Which is all about recognizing that as people spend more of their lives together, they develop common obligations to the world and to each other whether they want or like that or not.

[quote=“Kron, post:35, topic:941379, full:true”]

I don’t know—are you “many people”?

I assumed that laws regarding divorce were the kind of thing that varied from state to state, and sometimes got changed over time, and I wondered how widespread the problem of divorce being “too difficult and expensive for many people” really was.

I also assumed, perhaps naively, that much of the difficulty and expense arose in connection with determining the fate of things like community property and children, and I’m not sure how to make that easy or instantaneous.

But I don’t know much about it at all, which is why I would have liked a cite of some kind.

When I got divorced it was pretty easy. My ex-wife and I got along just fine, she just didn’t want to be married anymore and I didn’t want to fight it, so that was that. We both agreed she should have custody of our daughter but she didn’t mind me visiting whenever as long as we arranged it ahead of time. We didn’t have a lot in terms of assets, we had different bank accounts, and she didn’t want or need to take much with her when she left and I didn’t object to the few things she took. I had to pay spousal support for a number of years (standard in my state, Washington) and I agreed to child support (not only did I not mind but I want my daughter taken care of properly). It was pretty smooth.

My wife did have to hire a lawyer but I don’t think it cost that much. This may not be the same in every state but in our state it wasn’t too bad. The only hard part about the divorce was the emotional part. Well, that and I couldn’t afford the mortgage on the house I was left with in addition to new child and spousal support and ended up having to foreclose, but that wasn’t the end of the world.

It’s not always a nightmare. We definitely didn’t have that much money (I certainly made a lot less then than I do now). I imagine it would only be expensive if we fought and needed to hire lawyers to settle a dispute rather than make sure the formalities were properly followed.

I bet Melinda switched to a Linux computer. That’s what did it.

It’s not a snarky one-liner. It’s a genuine question and a genuine point. It is a claim you make that can and should be evaluated and judged independent from whatever else you said, which certainly doesn’t support this one sentence. You said we can’t. I want you to look deeper into that assertion why can’t we? It’s no different than making a claim that we can’t normalise same-sex marriages or interracial marriages or monogamy or polygamy. Can you not conceive of a society where divorce is normalised? Such as Ancient Rome, for example?

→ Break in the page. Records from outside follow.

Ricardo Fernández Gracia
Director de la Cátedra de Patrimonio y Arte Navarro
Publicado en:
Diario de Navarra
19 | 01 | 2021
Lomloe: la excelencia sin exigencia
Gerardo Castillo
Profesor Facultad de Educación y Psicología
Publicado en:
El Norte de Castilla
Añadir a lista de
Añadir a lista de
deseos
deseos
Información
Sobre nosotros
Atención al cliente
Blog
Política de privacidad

Again, not a snarky one-liner. But rather a prompt for you to think about what you said more critically and more seriously. I am encouraging you to do better.

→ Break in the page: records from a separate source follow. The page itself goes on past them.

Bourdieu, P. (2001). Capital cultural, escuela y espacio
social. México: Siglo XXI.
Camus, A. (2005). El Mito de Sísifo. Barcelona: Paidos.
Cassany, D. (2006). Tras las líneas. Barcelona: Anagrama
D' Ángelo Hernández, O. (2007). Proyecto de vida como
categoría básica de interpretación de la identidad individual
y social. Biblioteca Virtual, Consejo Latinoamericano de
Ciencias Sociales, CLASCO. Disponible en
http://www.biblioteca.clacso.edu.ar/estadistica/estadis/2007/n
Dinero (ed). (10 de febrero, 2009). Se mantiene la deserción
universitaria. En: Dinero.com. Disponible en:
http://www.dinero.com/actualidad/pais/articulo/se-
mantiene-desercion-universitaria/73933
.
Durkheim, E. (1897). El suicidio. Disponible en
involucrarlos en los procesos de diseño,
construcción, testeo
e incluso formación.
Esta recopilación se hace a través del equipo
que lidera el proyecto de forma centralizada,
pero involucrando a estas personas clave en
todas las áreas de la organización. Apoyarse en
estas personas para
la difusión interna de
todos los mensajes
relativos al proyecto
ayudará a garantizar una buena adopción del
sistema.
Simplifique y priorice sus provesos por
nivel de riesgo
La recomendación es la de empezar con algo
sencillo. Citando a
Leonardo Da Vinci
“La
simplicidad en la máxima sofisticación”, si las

Both should be easy. Government and society should allow for easy transitions in living arrangements.

I guess when I think about it, my views are not that dissimilar to yours. It shouldn’t cost a fortune and take a 12-18 months to finalize a divorce but it’s probably too easy to get married. Whether the government should impose artificial hurdles is another matter.

Women! Off looking for someone richer. Jeff, watch it, Man!

I personally think people having kids before they are mature/responsible enough for the task, is the real elephant in the room. A childless couple unqualified for marriage may contaminate their social connections with their fights and drama, but ultimately the effects are more or less localized to adults who should be able to handle it.

On the other hand, if an unqualified and/or abusive couple has kids, that is quite the disaster for both their children and society, of which their children will enter without having the requisite life skills and behaviors of a typical “good citizen”.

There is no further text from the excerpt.